Since their conception, Warhol’s soup cans have remained controversial. Many people debate just how much artistic value the work merits. At the original debut in 1962, many artists and critics saw the paintings as a mere appropriation of a simple commodity. Indeed, the work directly opposed popular artistic sensibilities of the time, and many found the work difficult to digest. Ultimately, however, the exhibit was a success, and the soup cans were vital to the popularization of the Pop Art genre.

At the time, abstract expressionism stood as the most culturally accepted style of high art. Expressionist painters received praised for their portrayals of emotion, human struggle, and nature. Furthermore, common valued themes of art included complex composition, painterly skill, and an artist’s overall creative ability. Consequently, Andy Warhol’s soup cans, bearing names like Campbell’s Soup I: Onion 47 broke the mold, greatly disrupting the status quo. 

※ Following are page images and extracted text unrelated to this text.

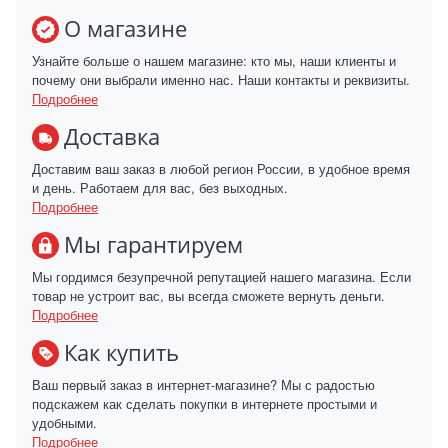
О магазине
Узнайте больше о нашем магазине: кто мы, наши клиенты и
почему они выбрали именно нас. Наши контакты и реквизиты.
Подробнее
Доставка
Доставим ваш заказ в любой регион России, в удобное время
и день. Работаем для вас, без выходных.
Подробнее
Мы гарантируем
Мы гордимся безупречной репутацией нашего магазина. Если
товар не устроит вас, вы всегда сможете вернуть деньги.
Подробнее
Как купить
Ваш первый заказ в интернет-магазине? Мы с радостью
подскажем как сделать покупки в интернете простыми и
удобными.
Подробнее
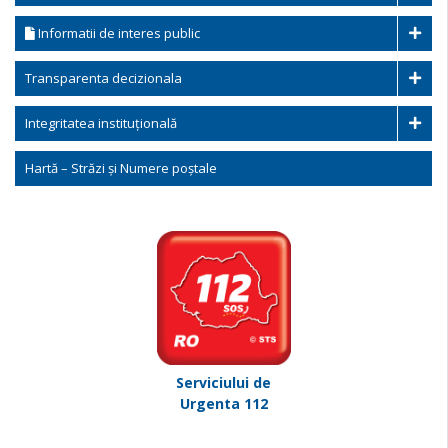
Informatii de interes public
Transparenta decizionala
Integritatea instituțională
Hartă – Străzi și Numere poștale
Serviciului de
Urgenta 112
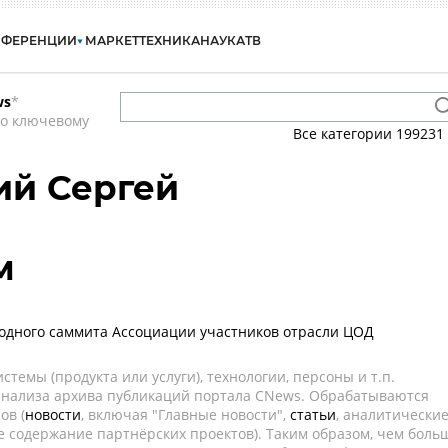
НФЕРЕНЦИИ
МАРКЕТ
ТЕХНИКА
НАУКА
ТВ
ws
*
по ключевому
Все категории
199231
й Сергей
м
одного саммита Ассоциации участников отрасли ЦОД
темы (продукта или услуги), технологии, персоны и т.п.
 анализа архива публикаций портала CNews. Обрабатываются
ов (
новости
, включая "Главные новости",
статьи
, аналитически
е содержание партнёрских проектов). Таким образом, чем боль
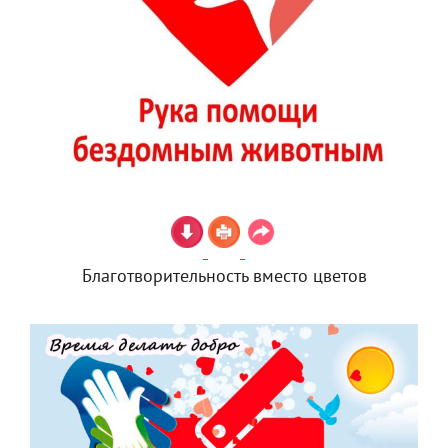
Благотворительность вместо цветов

Instead of working with the normalized themes of abstract art, Andy saw inspiration in other areas of life. Things like advertising, commercial goods, and industrial society in general, fascinated him. He had a very positive view of capitalism, and found great pleasure in the simple fruits of mass-production. For Andy, these ideas and their products directly reflected human life, more so than outdated concepts like nature. Ubiquitous objects like Coke, perfume, and Campbell’s soup cans play a huge role in our lives and are familiar to us all. Warhol saw them as a legitimate source of artistic value, and felt that many artists (and non-artists) overlooked these simple modern pleasures.

Prints like Campbell’s Soup Cans I: Onion 47 may also be seen as an experiment with the context of art. As an avant-garde artist, Andy took something that we normally see in advertising, or at the grocery store, and placed it in a new setting. Seeing the same image in an art gallery, it’s not quite an advertisement anymore, but becomes something else. In general, much of the work’s artistic value is located in this idea. Warhol asked what is truly authentic about our culture, and offered us the chance to re-imagine something mundane by viewing it from a different angle. His presentation urges us to pay closer attention to commodities like the soups, asking, why is this not art?

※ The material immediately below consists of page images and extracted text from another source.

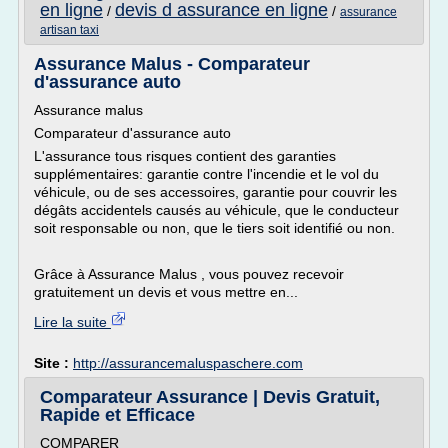
en ligne
devis d assurance en ligne
/
/
assurance
artisan taxi
Assurance Malus - Comparateur
d'assurance auto
Assurance malus
Comparateur d'assurance auto
L'assurance tous risques contient des garanties
supplémentaires: garantie contre l'incendie et le vol du
véhicule, ou de ses accessoires, garantie pour couvrir les
dégâts accidentels causés au véhicule, que le conducteur
soit responsable ou non, que le tiers soit identifié ou non.
Grâce à Assurance Malus , vous pouvez recevoir
gratuitement un devis et vous mettre en...
Lire la suite
Site :
http://assurancemaluspaschere.com
Comparateur Assurance | Devis Gratuit,
Rapide et Efficace
COMPARER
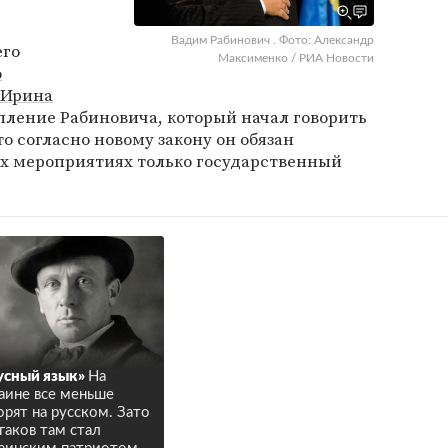
Вадим Рабинович . Фото: Александр
его
Максименко / РИА Новости
о
Ирина
ление Рабиновича, который начал говорить
о согласно новому закону он обязан
х мероприятиях только государственный
усный язык»
На
аине все меньше
орят на русском. Зато
гаков там стал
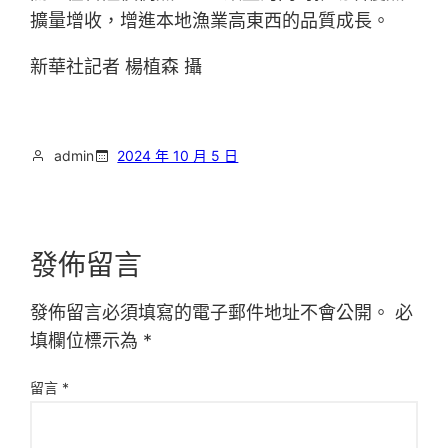
擴量增收，增進本地漁業高東西的品質成長。
新華社記者 楊植森 攝
admin
2024 年 10 月 5 日
發佈留言
發佈留言必須填寫的電子郵件地址不會公開。
必
填欄位標示為
*
留言
*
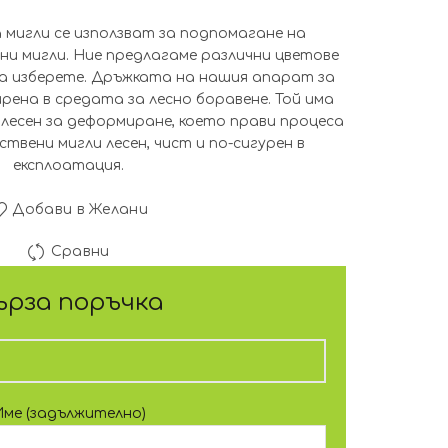
 мигли се използват за подпомагане на
ни мигли. Ние предлагаме различни цветове
а изберете. Дръжката на нашия апарат за
рена в средата за лесно боравене. Той има
 лесен за деформиране, което прави процеса
ствени мигли лесен, чист и по-сигурен в
експлоатация.
Добави в Желани
Сравни
ърза поръчка
Име (задължително)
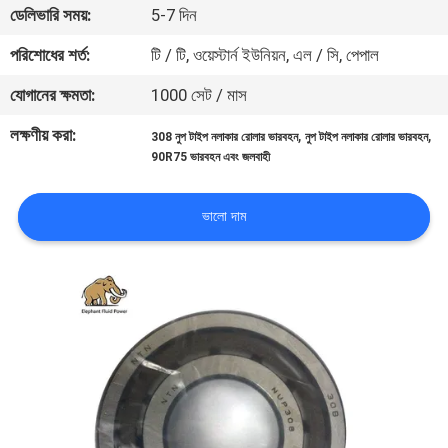
ডেলিভারি সময়:
5-7 দিন
নিয়ন্ত্রণ
পরিশোধের শর্ত:
টি / টি, ওয়েস্টার্ন ইউনিয়ন, এল / সি, পেপাল
যোগাযোগ
যোগানের ক্ষমতা:
1000 সেট / মাস
করুন
লক্ষণীয় করা:
,
,
308 নুপ টাইপ নলাকার রোলার ভারবহন
নুপ টাইপ নলাকার রোলার ভারবহন
90R75 ভারবহন এবং জলবাহী
খবর
ভালো দাম
কেস
সাইট
ম্যাপ
PRIVACY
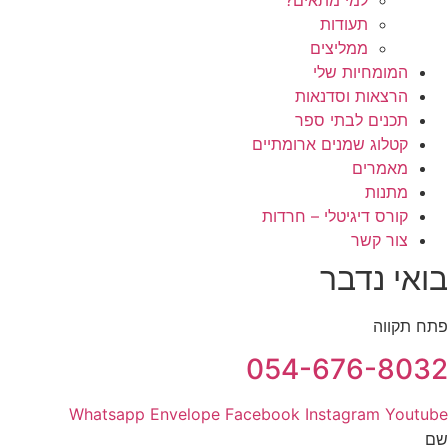
למי מתאים?
תעודות
ממליצים
המומחיות שלי
הרצאות וסדנאות
תכנים לבתי ספר
קטלוג שמנים ארומתיים
מאמרים
מתנות
קורס דיגיטלי – חרדות
צור קשר
בואי נדבר
פתח תקווה
054-676-8032
Whatsapp
Envelope
Facebook
Instagram
Youtube
שם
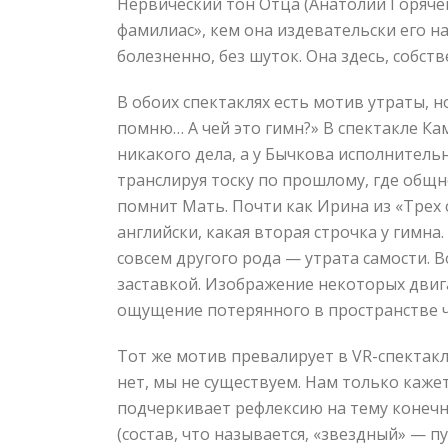
Нервический тон Отца (Анатолий Горячев
фамилиас», кем она издевательски его н
болезненно, без шуток. Она здесь, собст
В обоих спектаклях есть мотив утраты, 
помню… А чей это гимн?» В спектакле Ка
никакого дела, а у Бычкова исполнитель
транслируя тоску по прошлому, где общн
помнит Мать. Почти как Ирина из «Трех с
английски, какая вторая строчка у гимн
совсем другого рода — утрата самости. 
заставкой. Изображение некоторых двигаю
ощущение потерянного в пространстве ч
Тот же мотив превалирует в VR-спектак
нет, мы не существуем. Нам только каже
подчеркивает рефлексию на тему конечн
(состав, что называется, «звездный» — п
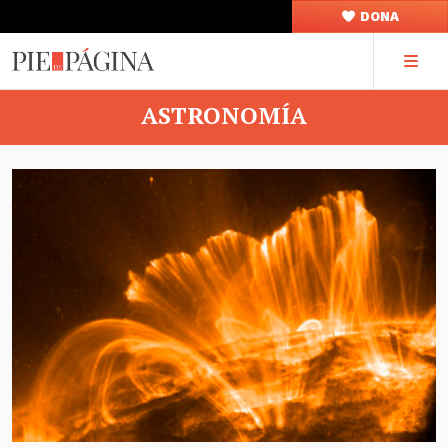
DONA
ASTRONOMÍA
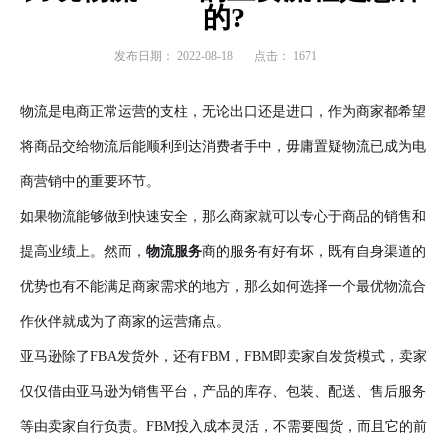
的?
发布日期：
2022-08-18
点击：
1671
物流是电商正常运营的支柱，无论出口还是进口，作为商家都希望
将商品交给物流后能顺利到达消费者手中，毋庸置疑物流已成为电
商营销中的重要环节。
如果物流能够做到快速安全，那么商家就可以专心于商品的销售和
提高业绩上。然而，
物流服务
商的服务有好有坏，既有自身渠道的
优势也有不能满足商家需求的地方，那么如何选择一个最优物流合
作伙伴就成为了商家的运营痛点。
亚马逊除了FBA发货外，还有FBM，FBM即卖家自发货模式，卖家
仅仅借由亚马逊为销售平台，产品的库存、包装、配送、售后服务
等由卖家自行负责。FBM投入成本灵活，不需要囤货，而且它的前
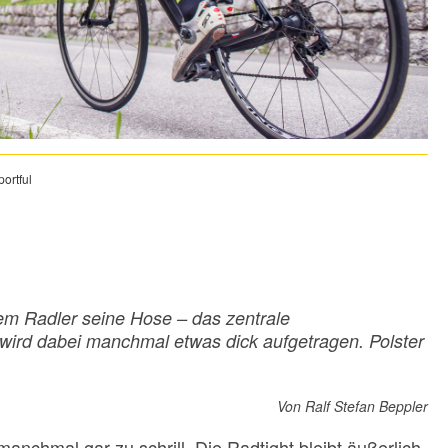
ortful
m Radler seine Hose – das zentrale
wird dabei manchmal etwas dick aufgetragen. Polster
Von Ralf Stefan Beppler
 manchmal gar zu schrill. Die Radtight bleibt äußerlich,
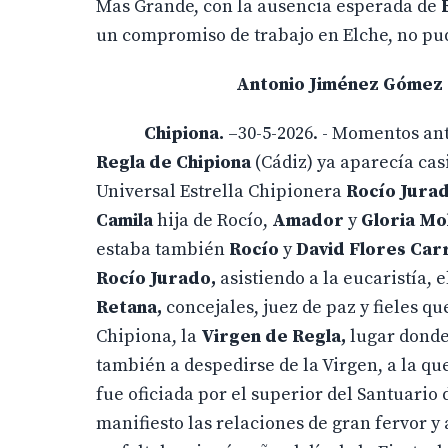
Mas Grande, con la ausencia esperada de
un compromiso de trabajo en Elche, no pud
Antonio Jiménez Gómez
Chipiona.
–30-5-2026. - Momentos ant
Regla de Chipiona
(Cádiz) ya aparecía casi
Universal Estrella Chipionera
Rocío Jura
Camila
hija de Rocío,
Amador
y
Gloria M
estaba también
Rocío
y
David Flores Car
Rocío Jurado,
asistiendo a la eucaristía, 
Retana,
concejales, juez de paz y fieles q
Chipiona, la
Virgen de Regla,
lugar donde 
también a despedirse de la Virgen, a la que
fue oficiada por el superior del Santuario
manifiesto las relaciones de gran fervor y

Overall, Campbell’s Soup Cans I: Onion 47 and similar prints disrupted established notions of artistic themes and values. Warhol’s original exhibit shocked audiences, and helped direct our attention towards simple, yet miraculous pleasures of industry and commerce. As masterpieces of the avant-garde, the Campbell’s Soup Can prints are conceptually rich and provocative; they marked a historical shift in the world’s idea of what might “count” as art.